***
**Computing Confidence Intervals in Python**
***

Question:
Ten randomly selected tablets, of a dosage form with labelled potency 100mg, were assayed according to a quality control specification, goving the results below (in mg):

101.8, 102.6, 99.8, 104.9, 103.8, 104.5, 100.7, 106.3, 100.6, 105.0

- Calculate a 95% confidence interval for the mean potency of the batch from which the sample came

Some notes
***
- We took a small sample from the population
- We have the potency results of the sample
- The mean potency changes from sample to sample, so we can't precisely tell what the mean potency of the population is from the small sample we have.
- Because we don't have access to the entire population, we use the sample that we have to estimate what the potency of the entire population is
- The Confidence Interval helps with this, as it provides an estimate within which the population mean potency will lie for (confidence level) (95% in this case), of the samples taken
***
Because our sample contains only 10 values, we shall use the t-interval instead of the z-interval. z-interval is used typically when the sample size is greater than 20 or 30

In [2]:
import numpy as np
import pandas as pd
import matplotlib.pyplot as plt
import scipy.stats as stats

In [4]:
sample = np.array([101.8, 102.6, 99.8, 104.9, 103.8, 104.5, 100.7, 106.3, 100.6, 105.0])

In [6]:
alpha = 0.95 # 95% confidence level
df = len(sample) - 1 # degrees of freedom = n -1 (sample size -1)
sample_mean = np.mean(sample)
sample_std = np.std(sample)
n = len(sample)

# standard error
standard_error = sample_std / np.sqrt(n)  # formula for standard error = sample std / sqrt(n)

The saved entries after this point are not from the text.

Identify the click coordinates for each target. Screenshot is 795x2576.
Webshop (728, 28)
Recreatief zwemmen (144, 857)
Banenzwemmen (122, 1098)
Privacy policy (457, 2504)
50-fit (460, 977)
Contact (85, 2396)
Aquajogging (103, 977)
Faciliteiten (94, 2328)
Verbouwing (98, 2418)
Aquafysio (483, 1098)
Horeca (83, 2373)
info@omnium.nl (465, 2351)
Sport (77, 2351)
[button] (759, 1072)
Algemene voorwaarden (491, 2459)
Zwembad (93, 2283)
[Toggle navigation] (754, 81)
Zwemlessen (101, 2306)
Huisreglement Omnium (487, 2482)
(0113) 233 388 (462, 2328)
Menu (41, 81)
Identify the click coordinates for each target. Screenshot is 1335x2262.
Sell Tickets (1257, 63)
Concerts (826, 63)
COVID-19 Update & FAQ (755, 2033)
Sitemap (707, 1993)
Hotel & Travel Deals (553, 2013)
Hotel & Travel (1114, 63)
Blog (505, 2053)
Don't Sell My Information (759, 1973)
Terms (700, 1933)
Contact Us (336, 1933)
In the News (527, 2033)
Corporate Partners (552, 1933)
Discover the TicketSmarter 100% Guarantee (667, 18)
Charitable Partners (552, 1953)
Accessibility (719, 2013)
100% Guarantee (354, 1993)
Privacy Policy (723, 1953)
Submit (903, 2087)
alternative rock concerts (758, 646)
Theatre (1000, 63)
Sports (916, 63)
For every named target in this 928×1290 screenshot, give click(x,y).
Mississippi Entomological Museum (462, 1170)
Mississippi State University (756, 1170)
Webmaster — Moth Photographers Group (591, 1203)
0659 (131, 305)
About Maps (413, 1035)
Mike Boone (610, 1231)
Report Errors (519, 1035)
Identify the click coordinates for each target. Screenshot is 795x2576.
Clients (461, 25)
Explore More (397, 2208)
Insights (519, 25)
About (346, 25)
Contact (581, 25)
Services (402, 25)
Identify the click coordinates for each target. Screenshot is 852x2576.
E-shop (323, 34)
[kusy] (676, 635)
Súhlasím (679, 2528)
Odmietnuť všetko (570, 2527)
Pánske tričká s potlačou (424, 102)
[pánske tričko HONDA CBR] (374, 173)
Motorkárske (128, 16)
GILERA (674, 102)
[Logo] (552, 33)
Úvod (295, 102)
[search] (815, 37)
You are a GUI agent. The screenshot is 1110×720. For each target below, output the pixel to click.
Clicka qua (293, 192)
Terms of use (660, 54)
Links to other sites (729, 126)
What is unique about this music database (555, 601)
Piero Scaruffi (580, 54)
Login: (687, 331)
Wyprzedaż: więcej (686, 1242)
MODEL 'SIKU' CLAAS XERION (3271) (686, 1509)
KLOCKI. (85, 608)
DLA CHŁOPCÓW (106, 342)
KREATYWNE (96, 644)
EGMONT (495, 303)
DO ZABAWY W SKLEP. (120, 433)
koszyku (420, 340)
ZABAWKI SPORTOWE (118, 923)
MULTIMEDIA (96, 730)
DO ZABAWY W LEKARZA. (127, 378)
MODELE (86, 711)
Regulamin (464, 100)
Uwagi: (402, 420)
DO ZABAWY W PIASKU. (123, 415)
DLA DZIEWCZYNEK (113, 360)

# now we compute the 95% confidence interval of the population mean:
confidence_interval = stats.t.interval(alpha,df,loc=sample_mean,scale=standard_error)


In [7]:
confidence_interval

(101.49468780412786, 104.50531219587214)

**Interpretation of this result**: If we took many samples of size n, and found the confidence interval in each case, 95% (our confidence level) of these intervals (101.49 to 104.5) will contain the true value of the population mean.

so 95% of the time, the true population mean lies between 101.49 and 104.5

**What if we took the 99% confidence interval:**

In [8]:
confidence_interval2 = stats.t.interval(0.99, df, loc = sample_mean, scale = standard_error)

In [9]:
confidence_interval2

(100.83745481716875, 105.16254518283125)

With an increase in the confidence level, the confidence interval becomes wider. Meaning the certainty reduces.